The human ego tries to share secondary emotions as if they were facts, rather than an interpretation of the facts based on assumptions.  When we do this, we are blaming.  If we share any secondary or interpreted emotions without calling them out as such, then our ego is in the driver’s seat, and it is doing things that will attempt to get our needs met by damaging relationships.

Part of the catch 22 of communication is that our emotions are real, valid, and not up for debate.  Even these secondary emotions are real, valid, and not up for debate.  The fact is, we feel something.  We are feeling emotions.  Even though these emotions are based on a fabricated story that may not be real, the resulting emotions are still real.  We need people to respect that our secondary emotions are real, regardless of what triggered us.  We also need to respect other people’s emotions, regardless of what triggered them.  A great way to do that is by stripping out the story from the emotions to uncover the core signals behind it all, then sharing that instead.

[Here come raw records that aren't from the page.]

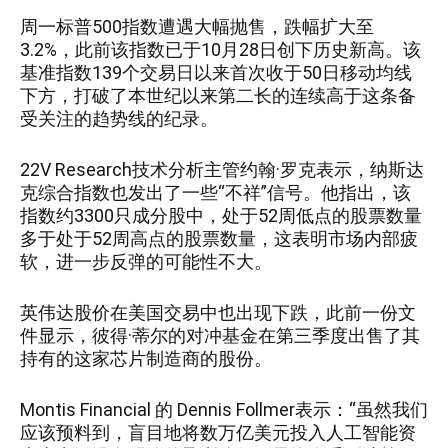
周一标普500指数遭遇大幅抛售，跌幅扩大至
3.2%，此前该指数已于10月28日创下历史新高。该
基准指数139个交易日以来首次收于50日移动均线
下方，打破了本世纪以来第二长的连续高于这条备
受关注的趋势线的纪录。
22V Research技术分析主管约翰·罗克表示，纳斯达
克综合指数也发出了一些“不祥”信号。他指出，该
指数约3300只成分股中，处于52周低点的股票数量
多于处于52周高点的股票数量，这表明市场内部疲
软，进一步反弹的可能性不大。
英伟达股价在美国交易中也出现下跌，此前一份文
件显示，彼得·蒂尔的对冲基金在第三季度出售了其
持有的这家芯片制造商的股份。
Montis Financial 的 Dennis Follmer表示：“虽然我们
应该预料到，盲目地将数万亿美元投入人工智能资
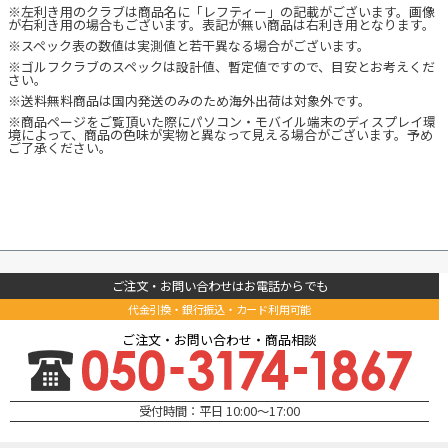
※左利き用のクラブは商品名に「レフティー」の記載がございます。画像
が右利き用の場合もございます。表記が無い商品は右利き用となります。
※スペック表の数値は実測値と若干異なる場合がございます。
※ゴルフクラブのスペックは設計値、暫定値ですので、目安とお考えくだ
さい。
※送料無料商品は国内発送のみのため海外出荷は対象外です。
※商品ページをご覧頂いた際にパソコン・モバイル端末のディスプレイ環
境によって、商品の色味が実物と異なって見える場合がございます。予め
ご了承ください。
ご注文・お問い合わせはお電話からでも
代金引換・銀行振込・カード利用可能
ご注文・お問い合わせ・商品相談
受付時間：平日 10:00～17:00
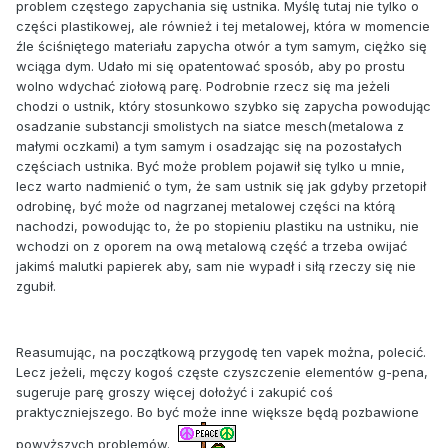
problem częstego zapychania się ustnika. Myślę tutaj nie tylko o
części plastikowej, ale również i tej metalowej, która w momencie
źle ściśniętego materiału zapycha otwór a tym samym, ciężko się
wciąga dym. Udało mi się opatentować sposób, aby po prostu
wolno wdychać ziołową parę. Podrobnie rzecz się ma jeżeli
chodzi o ustnik, który stosunkowo szybko się zapycha powodując
osadzanie substancji smolistych na siatce mesch(metalowa z
małymi oczkami) a tym samym i osadzając się na pozostałych
częściach ustnika. Być może problem pojawił się tylko u mnie,
lecz warto nadmienić o tym, że sam ustnik się jak gdyby przetopił
odrobinę, być może od nagrzanej metalowej części na którą
nachodzi, powodując to, że po stopieniu plastiku na ustniku, nie
wchodzi on z oporem na ową metalową część a trzeba owijać
jakimś malutki papierek aby, sam nie wypadł i siłą rzeczy się nie
zgubił.
Reasumując, na początkową przygodę ten vapek można, polecić.
Lecz jeżeli, męczy kogoś częste czyszczenie elementów g-pena,
sugeruje parę groszy więcej dołożyć i zakupić coś
praktyczniejszego. Bo być może inne większe będą pozbawione
powyższych problemów.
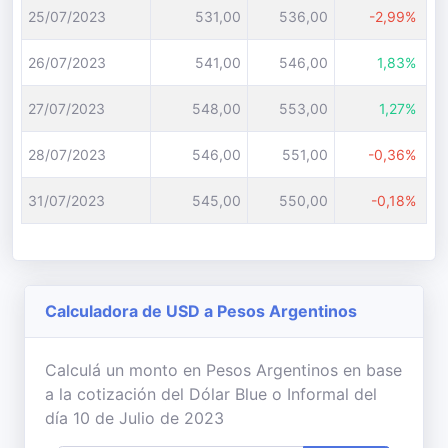
25/07/2023
531,00
536,00
-2,99%
26/07/2023
541,00
546,00
1,83%
27/07/2023
548,00
553,00
1,27%
28/07/2023
546,00
551,00
-0,36%
31/07/2023
545,00
550,00
-0,18%
Calculadora de USD a Pesos Argentinos
Calculá un monto en Pesos Argentinos en base
a la cotización del Dólar Blue o Informal del
día 10 de Julio de 2023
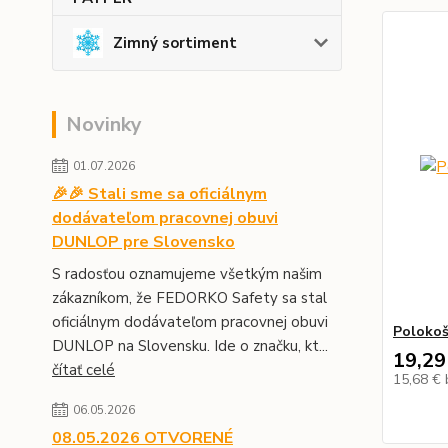
Zimný sortiment
Novinky
01.07.2026
🎉🎉 Stali sme sa oficiálnym
dodávateľom pracovnej obuvi
DUNLOP pre Slovensko
S radosťou oznamujeme všetkým našim
zákazníkom, že FEDORKO Safety sa stal
oficiálnym dodávateľom pracovnej obuvi
Polokoš
DUNLOP na Slovensku. Ide o značku, kt...
19,29
čítať celé
15,68 €
06.05.2026
08.05.2026 OTVORENÉ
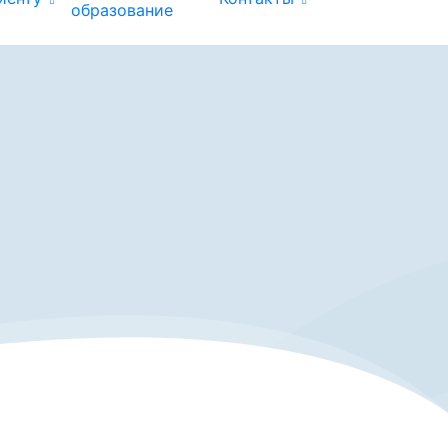
образование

Unfortunately, that’s not what we do.  Our ego jumps straight to pushing our secondary emotions, pushing blame, and pushing for obedience not understanding.  It’s very hard to validate someone’s emotions when they are combine with a bunch of blame and obligation.  An attempt to validate their emotions might accidently come across as validating their fabricated story, their blaming attacks, and their unhealthy communication style.  This is why people such down or go toe to toe with each other.  No one wants to submit to having a made-up story about how terrible they are simply dropped on them, and if they do, that means they’ve given up or been beaten into compliance.  That’s not understanding, that dominance and submission.

Our ego is creating a self-fulfilling prophecy that will guarantee the other person will not understand our needs, will stop listening to us, will resist what we are saying, and will resist helping us get our needs met.  Our ego just wants to be right, and it doesn’t care who gets hurt in the process.  Our ego is damaging the relationship in an effort to make it’s bullshit story right.  After our ego has provoked the other person’s ego into reacting, we get the results we are looking for.  We get to fool ourselves into believing that the other person is the problem.   Whether they cave and become obedient to our demands or they resist us, our ego gets the “confirmation” we were looking for.  They were the problem all along and we were “right” in blaming them.  They “let us down.”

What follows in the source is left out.